A serial algorithm for vector-vector multiplication requires n
multiplications and (n-1 ) additions .The serial program is given
below :
float VECT_VECT
(int n, float x[ ], float y[ ])
{
int i;
float dot_product;
dot_product = 0.0;
for(i = 0; i < n; i++)
dot_product = dot_product + (x[i] * y[i]);
return(dot_product);
}
MATRIX-VECTOR MULTIPLICATION
BACKGROUND
Matrices can be classified into two broad categories,
dense matrices and sparse matrices. Dense or full
matrices have few or no zero elements. Sparse matrices
have a majority of zero elements . In order to process a matrix input
in parallel, we must partition it so that the partitions can be assigned
to different processes. If we assume that an addition and multiplication
pair takes unit time, then the sequential run time of algorithm is n2.

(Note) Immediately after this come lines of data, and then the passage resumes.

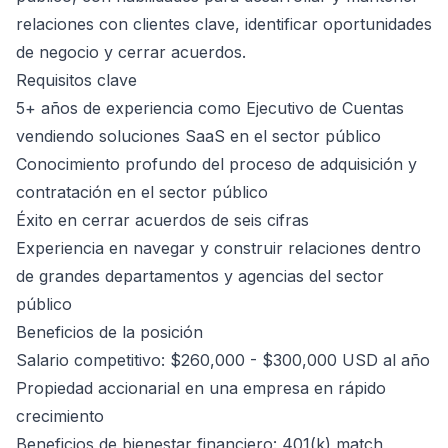
relaciones con clientes clave, identificar oportunidades
de negocio y cerrar acuerdos.
Requisitos clave
5+ años de experiencia como Ejecutivo de Cuentas
vendiendo soluciones SaaS en el sector público
Conocimiento profundo del proceso de adquisición y
contratación en el sector público
Éxito en cerrar acuerdos de seis cifras
Experiencia en navegar y construir relaciones dentro
de grandes departamentos y agencias del sector
público
Beneficios de la posición
Salario competitivo: $260,000 - $300,000 USD al año
Propiedad accionarial en una empresa en rápido
crecimiento
Beneficios de bienestar financiero: 401(k) match,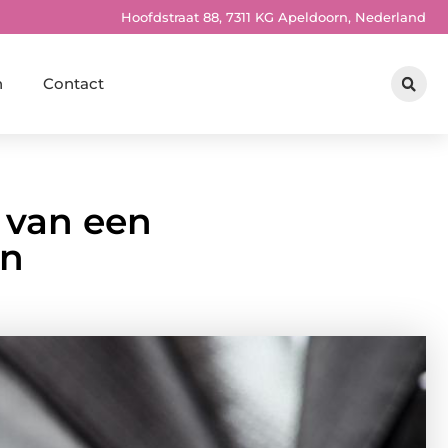
Hoofdstraat 88, 7311 KG Apeldoorn, Nederland
n
Contact
 van een
en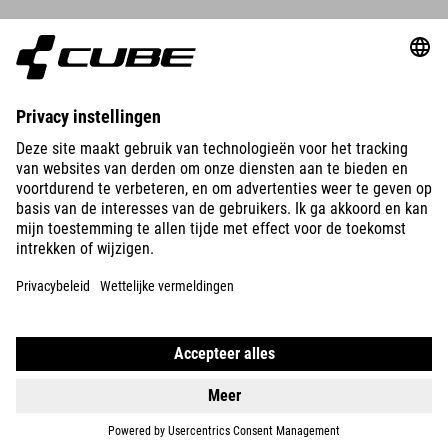
BIKES
E-BIKES
KIDS
GEAR
EQUIPMENT
SUPPORT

For multiplying a dense matrix A of size m x n and
a vector x of size n atleast, three distinct
parallel formulations of matrix-vector multiplication's are possible.
It depends on row-wise striping, column-wise striping,
or checkerboard striping of the matrix. The following examples
discuss common ways to partition matrices among processes to perform matrix-vector
multiplication. Serial algorithm of matrix vector multiplication
is explained below:
void
MAT_VECT(int n, int m, float A[ ][ ], float x[ ],
float y[ ])
{
int i, j;
for (i = 0; i<m; i++)
{
y[i]= 0.0;
for (j =0; j<n; j++)
y[i]= y[i] + A[i][j] * x[j];
}
}
The following examples discuss
issues in implementation of parallel matrix-matrix multiplication algorithms.
MATRIX-MATRIX
MULTIPLICATION
BACKGROUND
We discuss parallel algorithms for multiplying two dense, square
matrices A and B of size n to yield the product matrix.

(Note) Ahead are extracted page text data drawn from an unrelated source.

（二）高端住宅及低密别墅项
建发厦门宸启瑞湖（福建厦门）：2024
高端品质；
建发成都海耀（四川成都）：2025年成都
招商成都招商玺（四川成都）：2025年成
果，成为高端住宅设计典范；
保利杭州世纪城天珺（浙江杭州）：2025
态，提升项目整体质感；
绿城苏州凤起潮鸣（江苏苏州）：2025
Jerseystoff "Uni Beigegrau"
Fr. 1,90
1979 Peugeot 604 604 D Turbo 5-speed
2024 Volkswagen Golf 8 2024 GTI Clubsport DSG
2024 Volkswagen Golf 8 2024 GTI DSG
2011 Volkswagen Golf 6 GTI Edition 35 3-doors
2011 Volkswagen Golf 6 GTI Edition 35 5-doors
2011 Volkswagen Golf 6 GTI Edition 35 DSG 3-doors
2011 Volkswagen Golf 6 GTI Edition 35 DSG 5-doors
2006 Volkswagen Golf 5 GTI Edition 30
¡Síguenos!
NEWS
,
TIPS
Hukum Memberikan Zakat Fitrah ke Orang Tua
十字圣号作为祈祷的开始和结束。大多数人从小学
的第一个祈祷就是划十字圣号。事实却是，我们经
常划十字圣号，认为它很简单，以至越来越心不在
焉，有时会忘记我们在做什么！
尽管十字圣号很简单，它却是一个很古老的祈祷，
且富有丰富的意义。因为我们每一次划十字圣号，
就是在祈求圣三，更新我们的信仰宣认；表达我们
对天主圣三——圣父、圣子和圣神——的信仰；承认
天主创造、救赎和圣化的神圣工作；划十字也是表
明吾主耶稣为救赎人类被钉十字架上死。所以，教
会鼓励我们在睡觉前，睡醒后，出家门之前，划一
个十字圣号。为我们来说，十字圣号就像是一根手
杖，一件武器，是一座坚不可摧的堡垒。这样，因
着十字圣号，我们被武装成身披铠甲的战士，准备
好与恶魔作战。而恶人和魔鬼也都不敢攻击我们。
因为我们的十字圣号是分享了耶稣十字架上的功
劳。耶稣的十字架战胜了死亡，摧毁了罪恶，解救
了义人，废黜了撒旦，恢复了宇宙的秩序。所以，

All parallel matrix multiplication algorithms involves the scalar algebraic
operations performed on the blocks or submatrices of the original matrix
. Such algebraic operations on the submatrices are called block
matrix operations . If we assume that an addition and multiplication
pair takes unit time, then the sequential run time of conventional algorithm
is n3. Serial and parallel algorithms of matrix-matrix multiplication
are explained below :
void
BLOCK_MAT_MULT ( int n, float A[ ][ ], float B[ ][ ], float C[ ][ ])
{
int i, j, k;
for (i = 0; i < n-1; i++)
for (j = 0; j < n-1; j++)
{
/* Initialize all elements of C [i, j]
to zero */
C[i][j] = 0.0;
for (k= 0; k < n-1; k++)
C[i][j] = C[i][j] + A[i][k] * B[k][j];
}
}
Example
13 : Description for implementation of MPI program to compute dot product of two vectors using block-striped partitioning with uniform data distribution
-
Objective
Write a MPI program, to compute the vector-vector multiplication on
p processors of PARAM 10000 using block-striped partitioning
for uniform data distribution . Assume that the vectors
are of size n and p is number of processors used and n
is a multiple of p.
-
Description
The partitioning is called block-striped if each process is assigned
contiguous elements. The process P0 gets the first n/p
elements, P1 gets the next n/p elements and so
on. The distribution of 16 elements of vector a on 4 processes
is shown in Figure 7.
Figure 7 A Typical block-striped partitioning of a vector
of size 16 on 4 processes
Initially process with rank 0 distributes the input vectors using
MPI_Scatter on p processes. Each process will perform local
dot product of the vectors and accumulate the partial dot product. Now
the process with rank 0 performs global reduction using MPI_Reduce
to get the final dot product.
-
Input
Process with rank 0 reads a real vectors of size n. Assume
that the number of elements n are greater than or equal to number
of processes p.
You have to adhere strictly to the following format for the input files.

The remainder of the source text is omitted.